* **EXERCISE**
Where does the string "povo" occur in the records? Copy each line that holds it.

* **SUPPLIED INFORMATION**
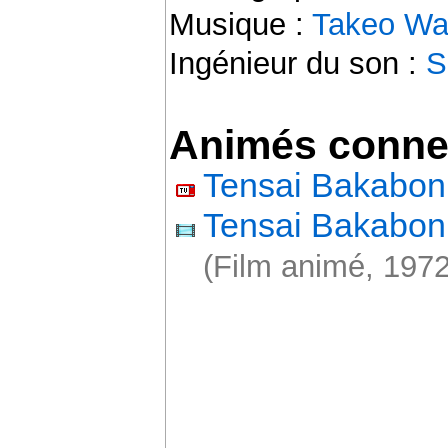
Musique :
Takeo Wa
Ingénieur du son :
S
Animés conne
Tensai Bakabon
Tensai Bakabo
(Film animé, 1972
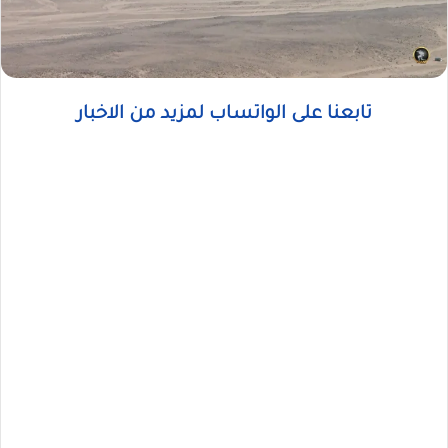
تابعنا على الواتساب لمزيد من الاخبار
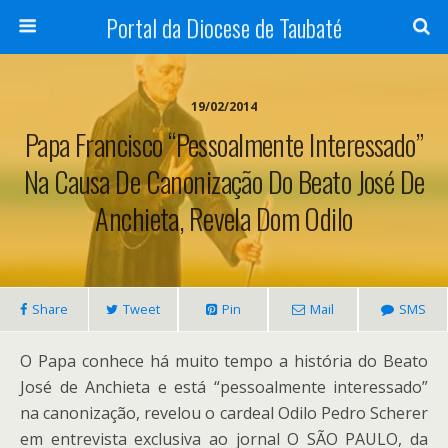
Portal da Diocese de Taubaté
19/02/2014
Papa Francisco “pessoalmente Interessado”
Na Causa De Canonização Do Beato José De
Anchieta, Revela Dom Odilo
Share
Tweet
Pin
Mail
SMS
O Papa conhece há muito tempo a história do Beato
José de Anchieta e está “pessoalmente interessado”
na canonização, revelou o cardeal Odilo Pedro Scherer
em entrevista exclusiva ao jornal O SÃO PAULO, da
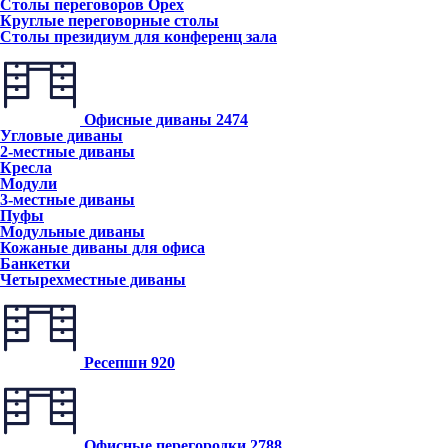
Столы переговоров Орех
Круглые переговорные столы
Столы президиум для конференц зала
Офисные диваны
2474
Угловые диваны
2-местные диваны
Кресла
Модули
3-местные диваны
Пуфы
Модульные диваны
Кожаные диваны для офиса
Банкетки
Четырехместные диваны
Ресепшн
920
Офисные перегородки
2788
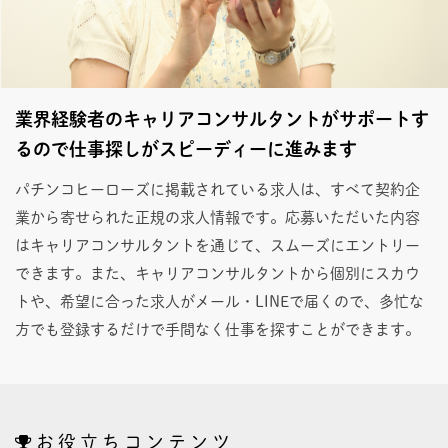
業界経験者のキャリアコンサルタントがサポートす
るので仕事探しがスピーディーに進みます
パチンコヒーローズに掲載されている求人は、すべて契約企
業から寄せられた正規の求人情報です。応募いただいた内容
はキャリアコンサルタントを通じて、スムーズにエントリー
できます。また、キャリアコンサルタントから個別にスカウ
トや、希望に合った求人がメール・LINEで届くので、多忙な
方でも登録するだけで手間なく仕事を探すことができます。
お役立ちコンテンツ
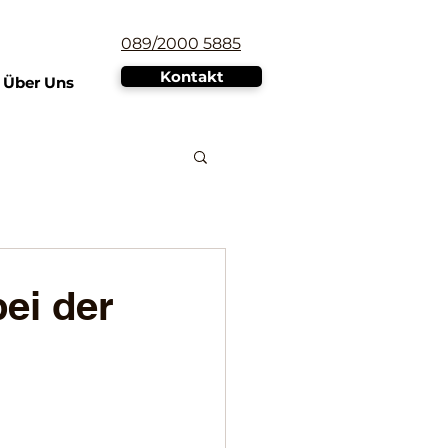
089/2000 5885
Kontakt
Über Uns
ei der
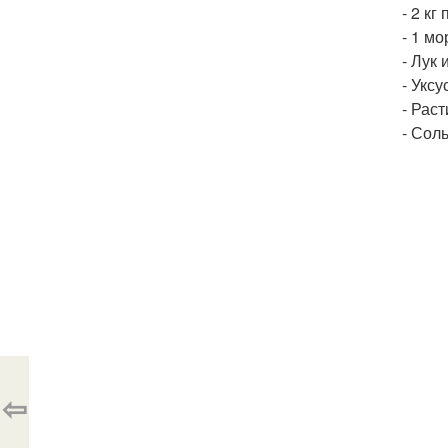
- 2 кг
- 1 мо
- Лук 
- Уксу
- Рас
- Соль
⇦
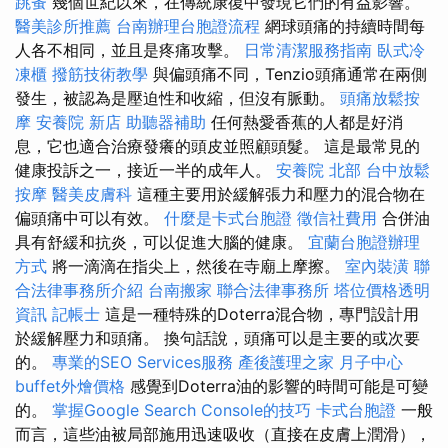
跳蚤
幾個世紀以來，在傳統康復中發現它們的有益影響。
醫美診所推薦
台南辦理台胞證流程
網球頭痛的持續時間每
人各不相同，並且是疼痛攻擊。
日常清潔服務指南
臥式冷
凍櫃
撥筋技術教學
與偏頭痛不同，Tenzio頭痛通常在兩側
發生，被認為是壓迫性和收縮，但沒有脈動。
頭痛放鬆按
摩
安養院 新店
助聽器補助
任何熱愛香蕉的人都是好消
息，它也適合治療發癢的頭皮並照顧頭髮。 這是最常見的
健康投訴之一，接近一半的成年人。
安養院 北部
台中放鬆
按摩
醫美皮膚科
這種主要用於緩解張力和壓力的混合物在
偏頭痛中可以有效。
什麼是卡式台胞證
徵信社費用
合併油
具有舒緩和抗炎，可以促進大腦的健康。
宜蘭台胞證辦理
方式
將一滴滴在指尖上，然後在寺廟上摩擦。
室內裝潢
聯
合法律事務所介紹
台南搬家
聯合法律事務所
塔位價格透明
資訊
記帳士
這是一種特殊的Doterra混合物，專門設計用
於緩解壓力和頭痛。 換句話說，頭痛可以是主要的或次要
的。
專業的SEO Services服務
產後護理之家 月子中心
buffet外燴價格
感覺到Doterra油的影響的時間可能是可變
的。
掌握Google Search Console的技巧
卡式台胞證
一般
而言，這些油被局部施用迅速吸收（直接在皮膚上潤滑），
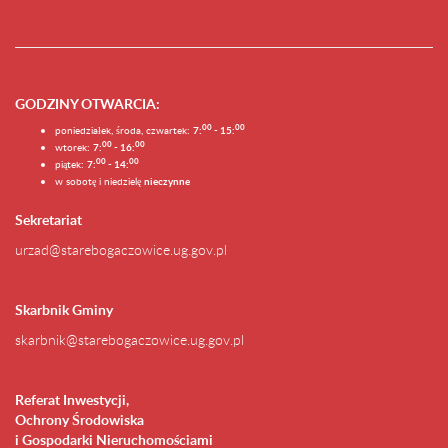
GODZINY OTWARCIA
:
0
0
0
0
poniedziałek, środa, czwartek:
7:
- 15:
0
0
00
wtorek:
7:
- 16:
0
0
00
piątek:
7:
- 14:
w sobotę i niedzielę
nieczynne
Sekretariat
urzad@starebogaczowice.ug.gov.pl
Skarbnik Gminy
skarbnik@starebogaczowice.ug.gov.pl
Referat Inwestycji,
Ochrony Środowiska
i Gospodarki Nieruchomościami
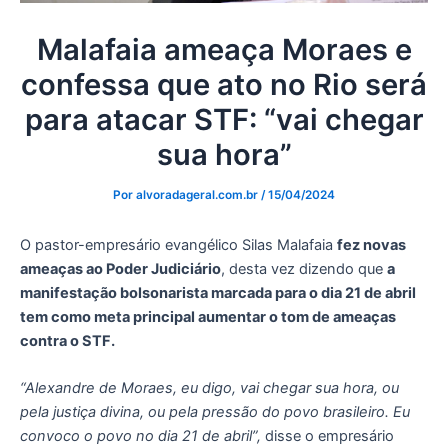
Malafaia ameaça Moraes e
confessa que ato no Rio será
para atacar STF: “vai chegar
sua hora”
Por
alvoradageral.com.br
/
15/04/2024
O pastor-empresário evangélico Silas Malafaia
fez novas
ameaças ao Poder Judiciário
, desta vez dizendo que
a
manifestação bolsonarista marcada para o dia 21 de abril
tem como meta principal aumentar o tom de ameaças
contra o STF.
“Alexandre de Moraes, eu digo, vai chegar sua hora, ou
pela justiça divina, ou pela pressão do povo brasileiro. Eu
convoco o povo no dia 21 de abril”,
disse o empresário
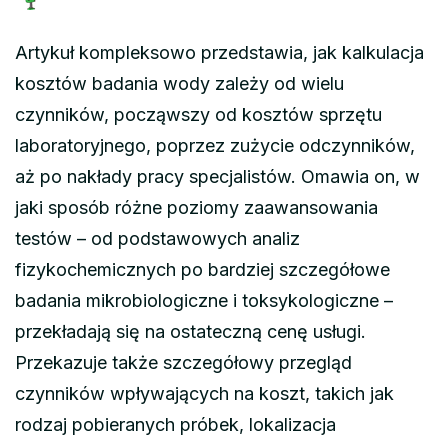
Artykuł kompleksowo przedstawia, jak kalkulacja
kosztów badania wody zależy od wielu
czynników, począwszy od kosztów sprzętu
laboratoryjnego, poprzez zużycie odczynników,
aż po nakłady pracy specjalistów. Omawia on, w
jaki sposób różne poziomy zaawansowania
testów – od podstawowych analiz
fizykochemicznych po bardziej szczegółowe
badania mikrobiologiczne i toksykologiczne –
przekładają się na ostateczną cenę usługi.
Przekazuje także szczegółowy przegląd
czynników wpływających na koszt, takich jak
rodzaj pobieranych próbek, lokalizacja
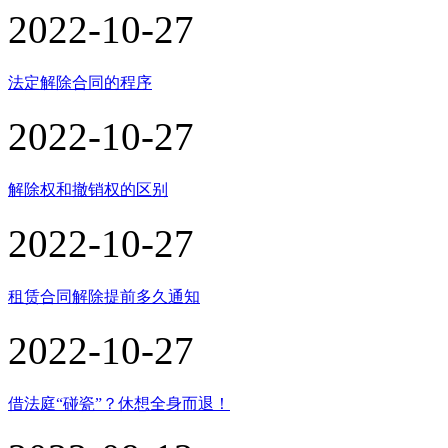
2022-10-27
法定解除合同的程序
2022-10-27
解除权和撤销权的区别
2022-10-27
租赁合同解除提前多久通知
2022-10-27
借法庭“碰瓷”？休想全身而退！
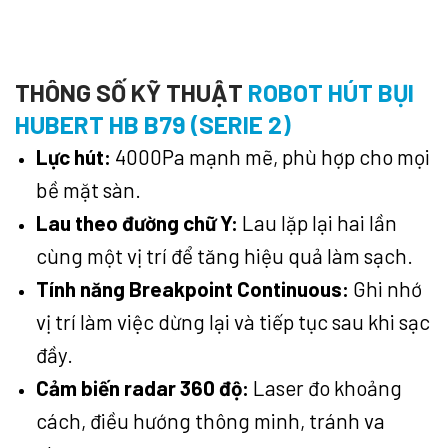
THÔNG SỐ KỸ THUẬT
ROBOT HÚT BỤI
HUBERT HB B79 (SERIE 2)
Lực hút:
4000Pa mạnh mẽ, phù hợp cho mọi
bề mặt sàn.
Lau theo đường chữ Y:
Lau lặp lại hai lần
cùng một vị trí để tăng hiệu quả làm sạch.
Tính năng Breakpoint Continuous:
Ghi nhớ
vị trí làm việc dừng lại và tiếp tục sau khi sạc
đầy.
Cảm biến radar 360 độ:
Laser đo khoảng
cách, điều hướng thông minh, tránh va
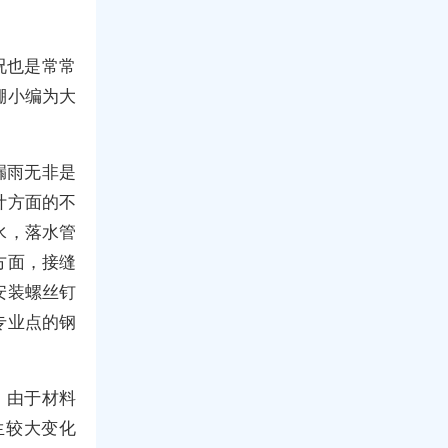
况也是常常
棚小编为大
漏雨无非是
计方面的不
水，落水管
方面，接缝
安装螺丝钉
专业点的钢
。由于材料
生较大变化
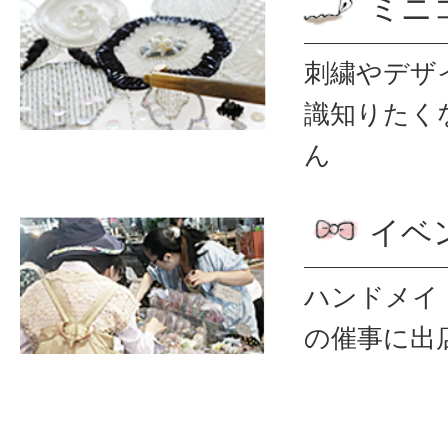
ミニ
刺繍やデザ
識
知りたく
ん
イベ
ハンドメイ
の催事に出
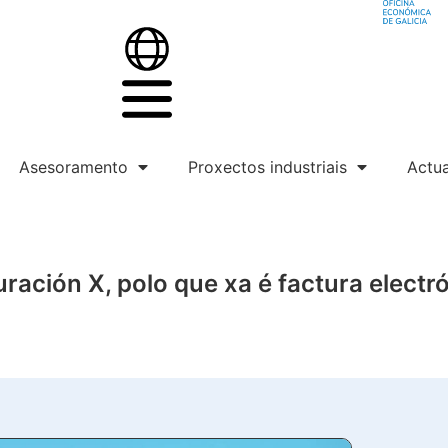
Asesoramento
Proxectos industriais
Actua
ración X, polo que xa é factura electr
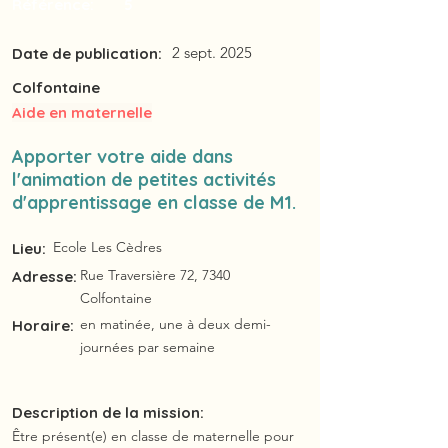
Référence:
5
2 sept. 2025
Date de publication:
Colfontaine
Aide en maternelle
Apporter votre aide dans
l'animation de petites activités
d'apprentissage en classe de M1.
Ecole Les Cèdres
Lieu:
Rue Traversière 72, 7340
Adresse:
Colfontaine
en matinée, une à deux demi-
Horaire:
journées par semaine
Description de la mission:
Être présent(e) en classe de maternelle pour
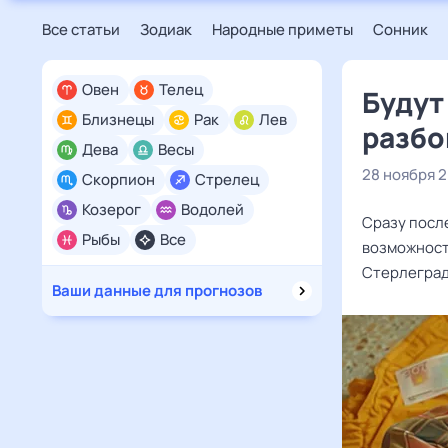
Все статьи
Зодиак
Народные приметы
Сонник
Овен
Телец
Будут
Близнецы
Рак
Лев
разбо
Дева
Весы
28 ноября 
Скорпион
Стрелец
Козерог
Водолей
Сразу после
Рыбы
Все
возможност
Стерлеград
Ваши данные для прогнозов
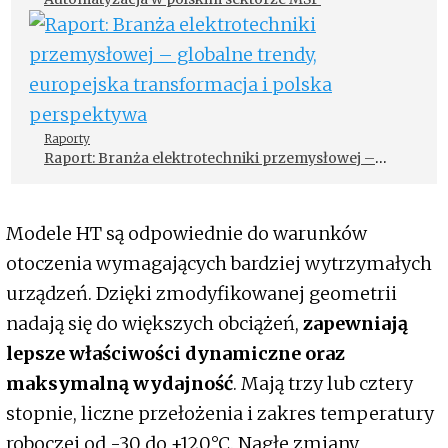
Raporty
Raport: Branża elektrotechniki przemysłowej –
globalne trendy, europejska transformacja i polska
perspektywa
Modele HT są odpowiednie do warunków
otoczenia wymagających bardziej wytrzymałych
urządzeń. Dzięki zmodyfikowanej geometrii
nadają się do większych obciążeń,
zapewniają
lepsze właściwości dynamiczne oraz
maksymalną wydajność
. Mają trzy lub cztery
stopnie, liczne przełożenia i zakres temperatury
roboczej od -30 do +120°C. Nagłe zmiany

* **SOLUTION FOR THIS EXERCISE**
pela justiça divina, ou pela pressão do povo brasileiro. Eu
convoco o povo no dia 21 de abril”,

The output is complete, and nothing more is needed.